Perhaps the newest question should be: Is SharePoint a fad? It is been such a hot topic over the past five years. We know Microsoft is marketing the heck out of Office365 to small-to-midsize businesses, and moving toward the hosted subscription model for not only SharePoint, but Exchange and Lync as well in this market. We also know that it takes a very specialized skill set to properly design, architect, install and maintain an on-premise SharePoint infrastructure, and this is a skill set that you typically do not find in a law firm’s technology department. Hosted SharePoint on Office365 is enticing because it is included in Office365 plans for as little as $5 per user per month. In addition, although you may be effectively forced to use new versions of Microsoft Office, your hosted SharePoint would also be updated to support the new version of Office; whereas traditional DMS systems are also traditionally slow to support new Office builds.

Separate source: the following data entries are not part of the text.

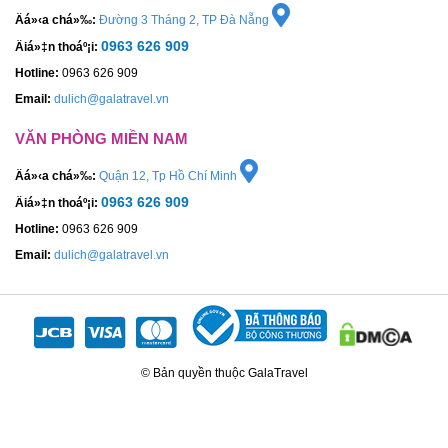
Äá»‹a chá»‰:
Đường 3 Tháng 2, TP Đà Nẵng
0963 626 909
Äiá»‡n thoáº¡i:
Hotline:
0963 626 909
Email:
dulich@galatravel.vn
VĂN PHÒNG MIỀN NAM
Äá»‹a chá»‰:
Quận 12, Tp Hồ Chí Minh
0963 626 909
Äiá»‡n thoáº¡i:
Hotline:
0963 626 909
Email:
dulich@galatravel.vn
© Bản quyền thuộc GalaTravel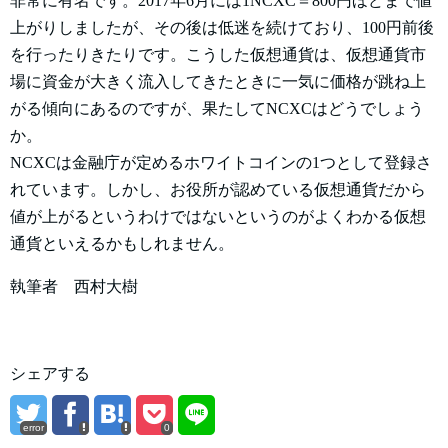
非常に有名です。2017年6月には1NCXC＝800円ほどまで値
上がりしましたが、その後は低迷を続けており、100円前後
を行ったりきたりです。こうした仮想通貨は、仮想通貨市
場に資金が大きく流入してきたときに一気に価格が跳ね上
がる傾向にあるのですが、果たしてNCXCはどうでしょう
か。
NCXCは金融庁が定めるホワイトコインの1つとして登録さ
れています。しかし、お役所が認めている仮想通貨だから
値が上がるというわけではないというのがよくわかる仮想
通貨といえるかもしれません。
執筆者 西村大樹
シェアする
error
0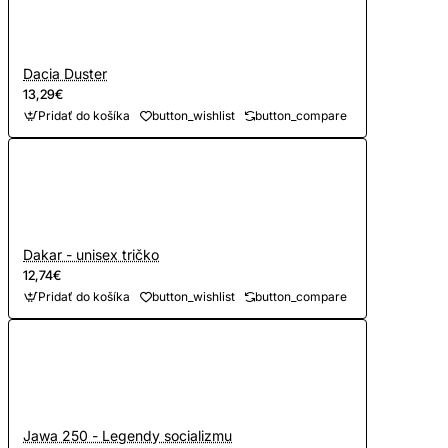
Dacia Duster
13,29€
Pridať do košíka
button_wishlist
button_compare
Dakar - unisex tričko
12,74€
Pridať do košíka
button_wishlist
button_compare
Jawa 250 - Legendy socializmu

The traditional DMS market almost looks like a bunch of dinosaurs trying to evolve in a new era. This is a 25-year old industry built on 25-year old code with some new shiny bells and whistles on top — Functional, yes; Flexible? Not so much. As ePona’s Keith Vallely writes:

Technologies that were developed in the 1990’s and perfected in the early 00’s are no longer meeting the exceedingly dynamic technological and user requirements of today, and firms now see it clearly.

-Keith Vallely

Technology changes quickly, and companies are usually slow to take advantage of the new landscape. None other than Bill Gates himself may have best described the challenges of evolving in his 1996 book The Road Ahead when he wrote:

We always overestimate the change that will occur in the next two years and underestimate the change that will occur in the next ten. Don’t let yourself be lulled into inaction.

-Bill Gates

EvolveEven with these challenges, the deep market penetration of traditional DMS systems makes it extremely difficult for new players to enter the scene. We all know what happened to StarLaw. I actually blogged about StarLaw back in 2009, but a few failed pilots later and
nothing successful came out of it. It takes years to enter the market and influence it’s DNA. But SharePoint has been around the block. All it takes it finding a way to harness its power in a way that makes the practice of law more efficient.

So maybe on-premise SharePoint is a fad, and SharePoint in the cloud is for real. Can companies find a way to leverage SharePoint in the cloud for their DMS needs? Keep an eye on this space as we move into 2014.